Any leads would be greatly appreciated.
 
These problems are most likely due to congestion/saturation of your network. LACP can only share sessions based on the hashing policy configured on the nodes AND the switch, any mismatch produces out-of-order packets and therefore re-transmissions and/or latency.

I have built a similar cluster on like hardware for testing/proof of concept, but you MUST separate networks by function -- VLANS are not sufficient.

1. Front-end Network -- vmbr0; node mgmt GUI/SSH; VM networking (with VLANS, etc) -- can be active/backup or LACP bond
2. PVE Cluster (Corosync/Kronosnet) -- dedicated -- nothing else runs on this network -- 1G is sufficient [0]
3. Ceph Public/Cluster -- separate network for CEPH -- can be LACP with layer3+4 hashing on BOTH switch and nodes. [1], [2]

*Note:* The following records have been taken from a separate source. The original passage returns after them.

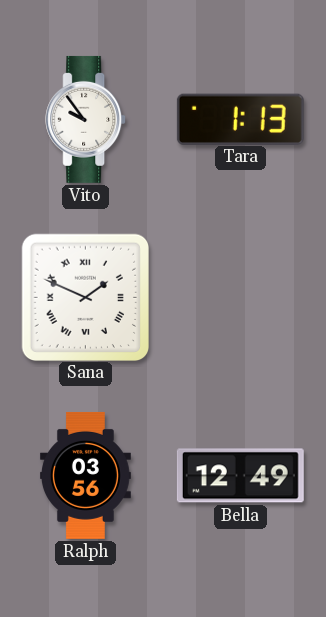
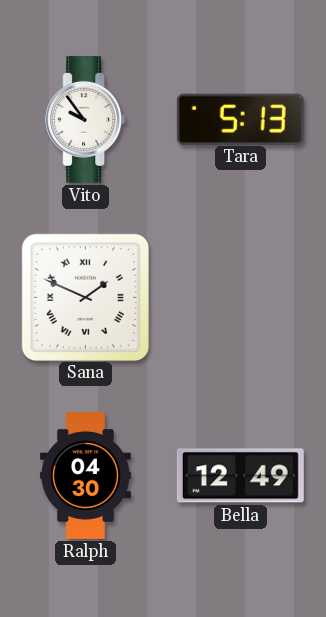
Tara: 1:13 -> 5:13
Ralph: 03:56 -> 04:30
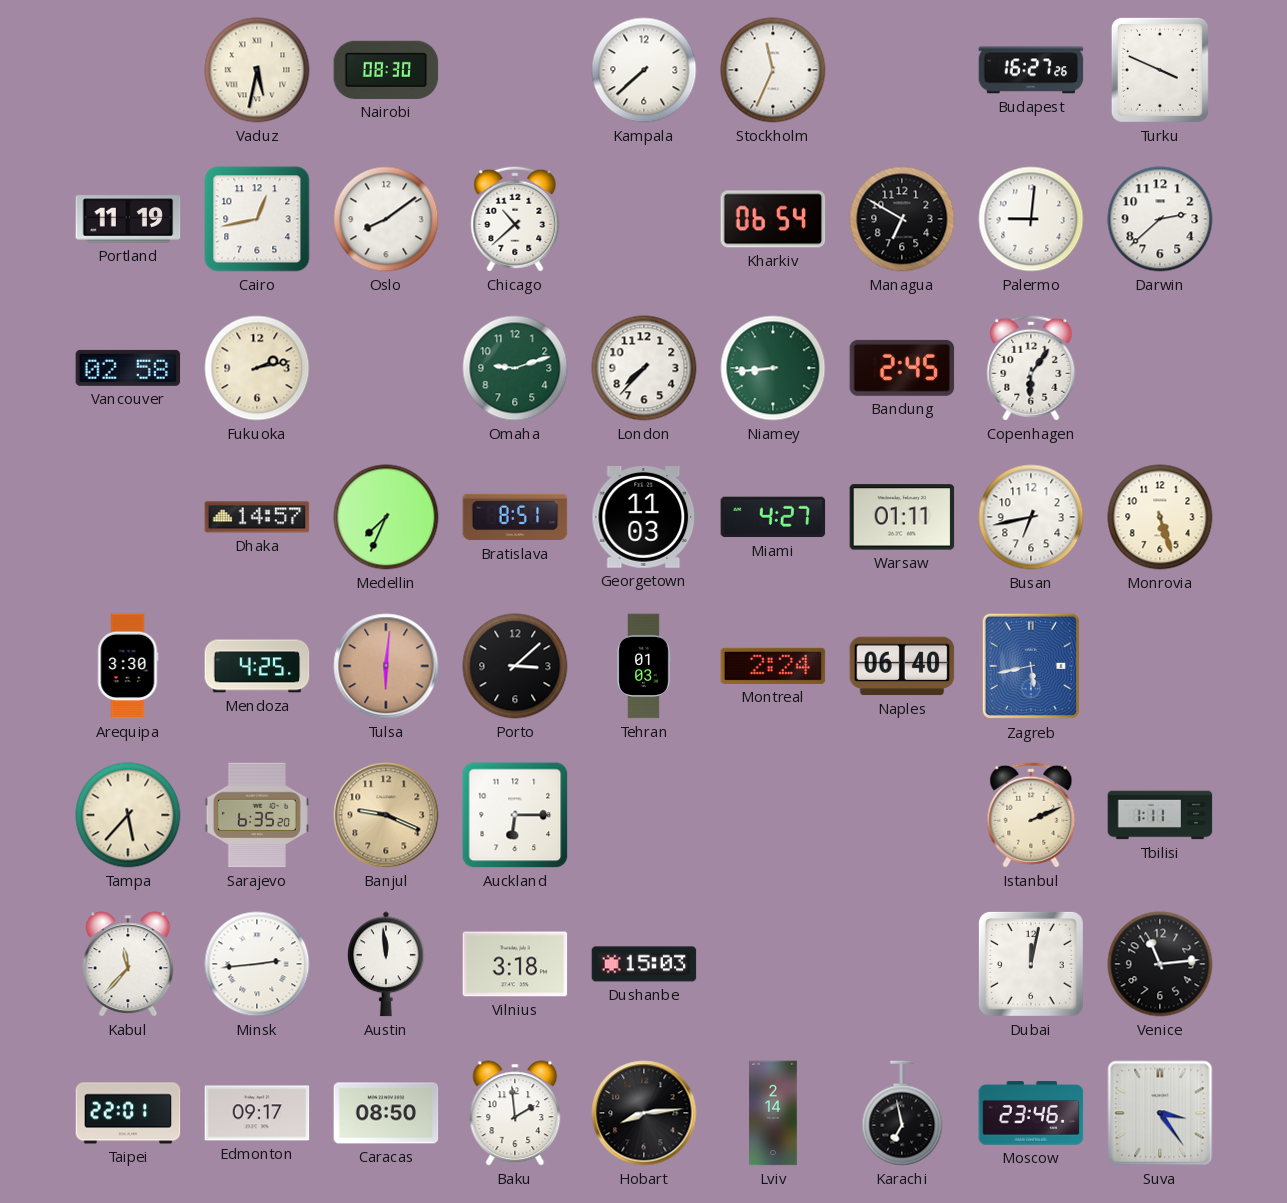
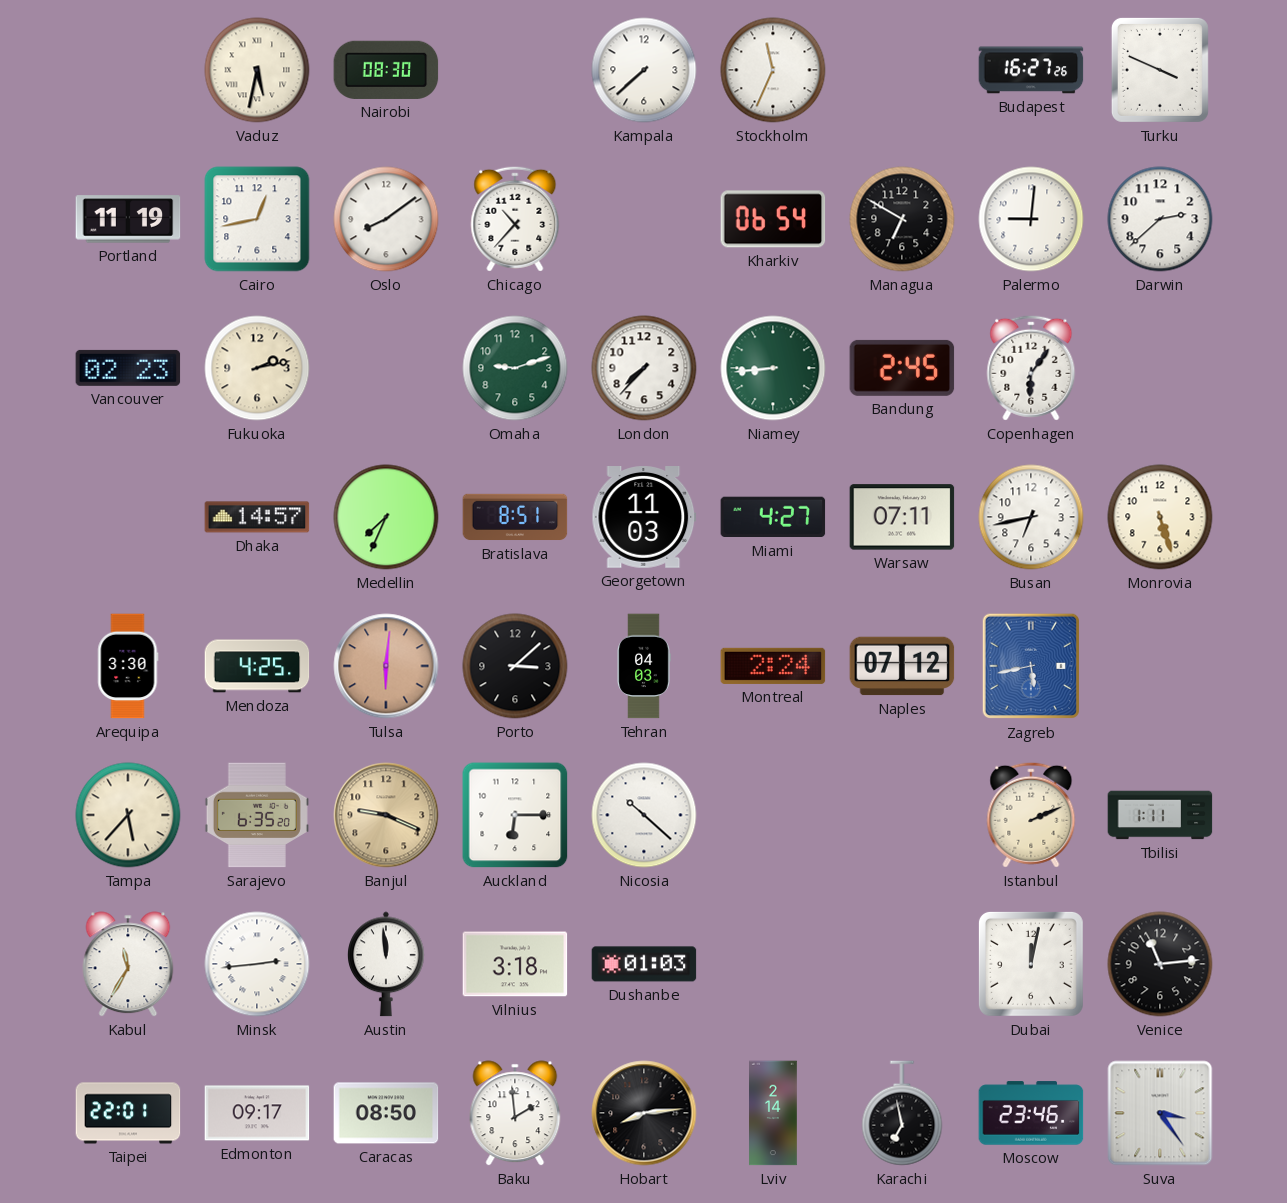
Chicago: 10:38 -> 10:37
Vancouver: 02:58 -> 02:23
Warsaw: 01:11 -> 07:11
Tehran: 01:03 -> 04:03
Naples: 06:40 -> 07:12
Nicosia: none -> 10:22
Kabul: 11:37 -> 11:35
Dushanbe: 15:03 -> 01:03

[0] https://pve.proxmox.com/pve-docs/pve-admin-guide.html#_cluster_network
[1] https://docs.ceph.com/docs/master/rados/configuration/network-config-ref/
[2] https://pve.proxmox.com/pve-docs/pve-admin-guide.html#_precondition

With some tweaking of scrubbing, logging, etc., CEPH will perform minimally over 1G links/bonds, but keep in mind it takes about 3 HOURS to replicate 1TB of data over 1Gbps. Also, systemd-timesyncd never performed well enough for me -- I replaced it with Chrony and set the same upstream NTP server on all nodes with fallback to each other (so loss of NTP causes the nodes to drift TOGETHER).

As I said, this will work for PoC -- you absolutely MUST upgrade the CEPH NICs and switch to 10G before going to production or you will suffer exponentially degraded performance with the load/VMs/etc. you place on the cluster!
 
Well that makes a lot of sense. Our network unfortunately can't support those requirements, so we will have to do without CEPH and HA. Thank you very much!